AR 627. Lastly, on October 14, 2013, Dr. Vernon saw claimant for a follow-up of her anemia, and relatedly he saw claimant on November 13, 2013, for her continued "rectal bleeding." See AR 724-36. Claimant was taking Colace at 100 mg bid to control rectal bleeding and stool softeners. AR 734. On November 13, 2013, claimant reported being in "not acute distress." AR 735. Dr. Vernon's treatment notes from November 13, 2013, state: "[w]e will see how soon we can get her into a surgeon so that they can see this inflammatory [hemorrhoidal] mass as well." AR 736.

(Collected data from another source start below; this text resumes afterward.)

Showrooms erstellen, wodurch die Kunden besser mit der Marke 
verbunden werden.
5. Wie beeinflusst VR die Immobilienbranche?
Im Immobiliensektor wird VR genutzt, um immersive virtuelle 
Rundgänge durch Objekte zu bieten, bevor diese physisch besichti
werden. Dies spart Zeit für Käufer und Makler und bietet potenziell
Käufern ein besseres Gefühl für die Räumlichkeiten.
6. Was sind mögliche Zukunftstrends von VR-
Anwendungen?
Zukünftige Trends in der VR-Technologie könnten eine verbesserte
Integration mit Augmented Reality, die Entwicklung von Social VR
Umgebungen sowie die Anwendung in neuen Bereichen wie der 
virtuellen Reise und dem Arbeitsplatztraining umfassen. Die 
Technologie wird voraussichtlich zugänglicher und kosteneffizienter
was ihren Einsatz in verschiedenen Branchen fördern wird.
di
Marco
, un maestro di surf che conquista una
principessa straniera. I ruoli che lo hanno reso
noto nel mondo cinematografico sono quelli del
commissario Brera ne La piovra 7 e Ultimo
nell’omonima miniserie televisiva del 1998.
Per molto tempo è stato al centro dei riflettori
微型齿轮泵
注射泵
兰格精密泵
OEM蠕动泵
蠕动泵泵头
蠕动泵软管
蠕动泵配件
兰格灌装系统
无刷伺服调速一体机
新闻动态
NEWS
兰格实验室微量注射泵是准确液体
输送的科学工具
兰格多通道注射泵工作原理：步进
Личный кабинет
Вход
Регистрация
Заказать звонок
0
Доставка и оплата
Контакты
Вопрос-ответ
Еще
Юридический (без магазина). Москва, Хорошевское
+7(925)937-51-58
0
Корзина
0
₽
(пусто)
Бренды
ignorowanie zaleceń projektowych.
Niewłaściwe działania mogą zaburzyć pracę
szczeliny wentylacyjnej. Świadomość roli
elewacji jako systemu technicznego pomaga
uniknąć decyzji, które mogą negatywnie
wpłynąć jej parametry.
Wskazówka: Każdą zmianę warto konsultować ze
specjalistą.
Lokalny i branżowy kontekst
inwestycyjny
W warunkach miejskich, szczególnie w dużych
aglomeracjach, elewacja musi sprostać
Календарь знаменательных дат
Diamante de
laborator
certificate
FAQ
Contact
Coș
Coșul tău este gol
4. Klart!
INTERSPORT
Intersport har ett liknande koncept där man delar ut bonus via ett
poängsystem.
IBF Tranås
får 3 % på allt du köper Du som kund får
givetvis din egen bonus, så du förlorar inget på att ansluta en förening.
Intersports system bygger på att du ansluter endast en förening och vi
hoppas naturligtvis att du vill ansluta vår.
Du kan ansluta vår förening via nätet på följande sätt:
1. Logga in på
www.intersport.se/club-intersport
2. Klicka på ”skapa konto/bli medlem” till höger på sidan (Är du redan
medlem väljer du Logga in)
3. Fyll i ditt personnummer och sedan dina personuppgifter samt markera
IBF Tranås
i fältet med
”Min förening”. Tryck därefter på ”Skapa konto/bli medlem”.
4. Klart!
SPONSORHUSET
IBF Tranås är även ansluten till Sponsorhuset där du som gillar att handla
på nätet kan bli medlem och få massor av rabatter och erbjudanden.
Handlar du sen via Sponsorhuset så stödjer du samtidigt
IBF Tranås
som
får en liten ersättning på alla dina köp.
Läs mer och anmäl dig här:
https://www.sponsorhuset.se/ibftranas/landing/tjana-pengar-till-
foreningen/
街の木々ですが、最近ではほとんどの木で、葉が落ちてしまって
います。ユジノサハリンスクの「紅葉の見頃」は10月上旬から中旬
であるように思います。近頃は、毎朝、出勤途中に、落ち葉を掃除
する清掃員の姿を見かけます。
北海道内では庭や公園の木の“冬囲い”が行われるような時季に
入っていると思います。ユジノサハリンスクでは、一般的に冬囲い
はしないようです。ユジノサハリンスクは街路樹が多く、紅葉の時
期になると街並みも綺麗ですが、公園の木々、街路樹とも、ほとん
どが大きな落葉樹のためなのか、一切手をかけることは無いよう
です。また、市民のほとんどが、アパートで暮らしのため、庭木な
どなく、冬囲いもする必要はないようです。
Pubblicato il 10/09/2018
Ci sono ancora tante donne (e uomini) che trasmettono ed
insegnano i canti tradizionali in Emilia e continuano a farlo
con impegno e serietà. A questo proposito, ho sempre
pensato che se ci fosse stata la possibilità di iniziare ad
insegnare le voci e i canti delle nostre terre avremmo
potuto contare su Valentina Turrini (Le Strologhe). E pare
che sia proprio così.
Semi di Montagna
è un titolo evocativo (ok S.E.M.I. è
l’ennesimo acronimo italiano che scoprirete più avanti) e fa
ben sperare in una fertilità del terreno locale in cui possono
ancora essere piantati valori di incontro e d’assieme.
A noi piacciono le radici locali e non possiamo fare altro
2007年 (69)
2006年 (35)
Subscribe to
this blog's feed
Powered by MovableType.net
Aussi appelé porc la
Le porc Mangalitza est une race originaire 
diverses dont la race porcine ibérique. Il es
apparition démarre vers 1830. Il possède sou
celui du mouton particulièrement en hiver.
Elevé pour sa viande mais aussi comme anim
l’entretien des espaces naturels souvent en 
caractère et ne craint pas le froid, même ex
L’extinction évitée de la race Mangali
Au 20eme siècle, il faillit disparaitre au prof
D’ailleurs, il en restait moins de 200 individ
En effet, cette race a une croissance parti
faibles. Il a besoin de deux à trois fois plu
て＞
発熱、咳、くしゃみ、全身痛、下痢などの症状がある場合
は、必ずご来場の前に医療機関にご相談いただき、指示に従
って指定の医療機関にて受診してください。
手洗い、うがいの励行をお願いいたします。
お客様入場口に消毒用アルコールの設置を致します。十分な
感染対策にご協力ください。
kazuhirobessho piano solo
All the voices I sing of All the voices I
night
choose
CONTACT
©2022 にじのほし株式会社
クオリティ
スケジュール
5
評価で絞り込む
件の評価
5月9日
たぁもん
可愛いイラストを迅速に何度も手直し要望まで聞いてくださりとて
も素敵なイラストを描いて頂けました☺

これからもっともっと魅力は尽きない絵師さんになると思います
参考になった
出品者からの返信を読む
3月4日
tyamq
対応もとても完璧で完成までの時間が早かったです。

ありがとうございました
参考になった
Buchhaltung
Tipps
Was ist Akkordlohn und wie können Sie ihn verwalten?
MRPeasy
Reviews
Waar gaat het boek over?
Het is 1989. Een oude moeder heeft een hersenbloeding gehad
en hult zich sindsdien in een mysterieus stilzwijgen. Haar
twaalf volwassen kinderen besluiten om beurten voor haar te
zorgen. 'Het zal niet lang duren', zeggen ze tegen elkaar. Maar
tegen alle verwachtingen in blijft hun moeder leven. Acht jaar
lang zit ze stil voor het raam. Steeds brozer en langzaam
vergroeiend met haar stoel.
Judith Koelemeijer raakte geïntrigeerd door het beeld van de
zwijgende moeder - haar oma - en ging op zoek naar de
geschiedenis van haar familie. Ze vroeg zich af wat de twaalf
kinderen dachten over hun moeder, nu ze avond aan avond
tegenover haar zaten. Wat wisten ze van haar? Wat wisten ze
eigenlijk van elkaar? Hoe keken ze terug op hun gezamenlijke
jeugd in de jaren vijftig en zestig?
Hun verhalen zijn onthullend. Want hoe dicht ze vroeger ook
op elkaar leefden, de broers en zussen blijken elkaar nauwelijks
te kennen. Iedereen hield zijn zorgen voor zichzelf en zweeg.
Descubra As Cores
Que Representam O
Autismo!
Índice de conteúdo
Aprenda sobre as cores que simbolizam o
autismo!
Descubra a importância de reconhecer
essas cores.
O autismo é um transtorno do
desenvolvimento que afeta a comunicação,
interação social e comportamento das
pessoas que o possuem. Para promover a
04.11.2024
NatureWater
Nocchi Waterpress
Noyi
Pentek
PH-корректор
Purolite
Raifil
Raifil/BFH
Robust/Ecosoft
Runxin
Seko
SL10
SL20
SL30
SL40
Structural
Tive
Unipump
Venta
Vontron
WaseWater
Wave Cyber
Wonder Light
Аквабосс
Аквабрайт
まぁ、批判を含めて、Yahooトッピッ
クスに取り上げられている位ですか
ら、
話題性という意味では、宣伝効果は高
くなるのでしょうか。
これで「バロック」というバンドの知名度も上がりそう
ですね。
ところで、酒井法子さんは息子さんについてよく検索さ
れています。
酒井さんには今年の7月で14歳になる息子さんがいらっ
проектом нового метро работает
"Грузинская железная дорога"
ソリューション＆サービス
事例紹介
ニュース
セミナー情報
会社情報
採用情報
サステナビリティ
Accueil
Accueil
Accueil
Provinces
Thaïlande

The court notes the treatment purposes of the following medications. Fenofibrate Micronized is a cholesterol drug. See generally Abbott Labs. v. Novopharm Ltd., 323 F.3d 1324 (Fed. Cir. 2003). Atenolol is used to treat hypertension. See Imperial Chem. Indus., PLC v. Danbury Pharmacal, Inc., 777 F. Supp. 330, 369 (D. Del. 1991). Formulations of enalapril treat high blood pressure. See Apotex USA, Inc. v. Merck & Co., 254 F.3d 1031, 1033-40 (Fed. Cir. 2001). Metformin HCI controls type II diabetes patients' blood sugar levels. See Depomed, Inc. v. Ivax Corp., 532 F. Supp. 2d 1170, 1175 (N.D. Cal. 2007). Allopurinol treats gout. See Malbrough v. Colvin, No. 2:12-CV-00958, 2013 WL 3716609, at *2-3 (W.D. La. July 15, 2013). Citalopram Hydrobromide is used to treat depression. See Arrington v. Colvin, No. 4:13-CV-00011, 2014 WL 2586237, at *4 n.5 (W.D. Va. June 10, 2014). Meloxicam treats pain. See Treadway v. Colvin, No. 4:14-CV-1957 (CEJ), 2016 WL 916385, at *11 (E.D. Mo. Mar. 7, 2016). Omeprazole treats acid reflux. See Atkins v. Bradford, No. 2:12-CV-331, 2014 WL 549325, at *5 (S.D. Tex. Feb. 11, 2014). Levemir is a "long-acting insulin." See Bridgeford v. Namiely, No. CIV.A. PJM-13-495, 2014 WL 198406, at *4-5 (D. Md. Jan. 14, 2014). Pravastatin sodium is used to lower cholesterol. See Alexander v. Kukua, No. CA C-10-325, 2011 WL 3489837, at *2 (S.D. Tex. July 26, 2011), report and recommendation adopted, No. CIV.A. C-10-325, 2011 WL 3477133 (S.D. Tex. Aug. 9, 2011).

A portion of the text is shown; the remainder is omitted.